Kavey Jan 23rd, 2006 11:42 AM

Same here, I didn't know her name either. A sad ending to a creative and successful life.

cooncat Jan 23rd, 2006 12:10 PM

I'm glad you all are reading this - I remembered the Roots from seeing their films in my high school science classes. I'm sure their work was featured in Nat. Geographic as well. It is a tragic story and one that is appearing to be less and less isolated which is troubling to say the very least.

katt58 Jan 26th, 2006 08:27 PM

Those of you interested in what happened to Joan Root and the situation in this part of Kenya might want to see http://www.nytimes.com/learning/teac...60125wednesday.
html

cooncat2 Jan 27th, 2006 03:19 AM

Thanks for sharing this.

ddgattina Jan 27th, 2006 10:18 AM

I can't tell you how sad this situation make me. Sometimes I feel that there is just no hope. When problems get out of hand, it seems that it is almost impossible to right them. And by saying this, I am not condoning poaching of any type, but what can be done when ever larger populations of extremely poor people end up competing for wildlife (or fish) for habitat? We (meaning the human race) have just screwed up this planet beyond belief. BTW, for more on this topic, see Jared Diamond's book "Collapse". Frightening and enlightening.

ddgattina Jan 27th, 2006 10:20 AM

And we go on debating which is the best/most luxurious/most amazing safari camps. Now I feel like we are just asking for one more great dance tune on the deck of the Titanic. Sorry to be such a downer.

Leely Jan 27th, 2006 10:46 AM

Well said, dggatina. I include myself in the Titanic metaphor, of course.

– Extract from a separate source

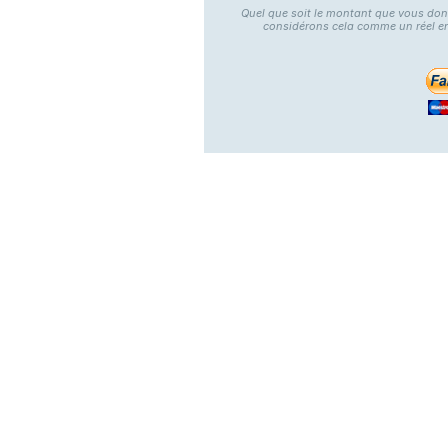
Quel que soit le montant que vous do
considérons cela comme un réel e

Another thing I worry about when I read stuff like this is that people will localize these problems in their minds. "Kenya's so dangerous; I'll never go there. Fortunately, XXX (pick your fave African country) just isn't like that."

cooncat Jan 27th, 2006 10:50 AM

Nice metaphor, ddgattina...

Nyamera Jan 27th, 2006 12:43 PM

Katt58, thanks for the link.

Ddgattina, thanks for the metaphor. With all this aviation fuel we’re even making the ship sink faster. And my biggest worry is not being invited to the dance…
This has made me remember an incident in April in the same area as Naivasha when a KWS ranger, Samson ole Sisina, who was investigating poaching on lord Delamere’s ranch Soysambu was shot and killed by lord Delamere’s son, Thomas Cholmondeley (sp. ?) who said he had mistaken the ranger for a robber – it might have been true or it might have been cold blooded murder, or something in between. The murder charges were dropped extremely quickly and the Maasai were threatening with invading the ranch, but then everything became very quiet. I suppose money changed hands. In June I asked a manager at a camp in the area about this incident and he said that Delamere’s son was approximately as innocent as Michael Jackson.


samcat Oct 28th, 2009 04:03 PM

For more on Joan Root -- there is a new biography -- Wildflower: An Extraordinary Life and Untimely Death in Africa by Mark Seal. Not sure there is a lot new in it, but it made me feel she lived a very sad life after her divorce from Alan.

Also, I read last week that Tom Cholmondeley was just realased from prison where he had been serving for killing another man on his property -- perhaps as much as 12 years in prison.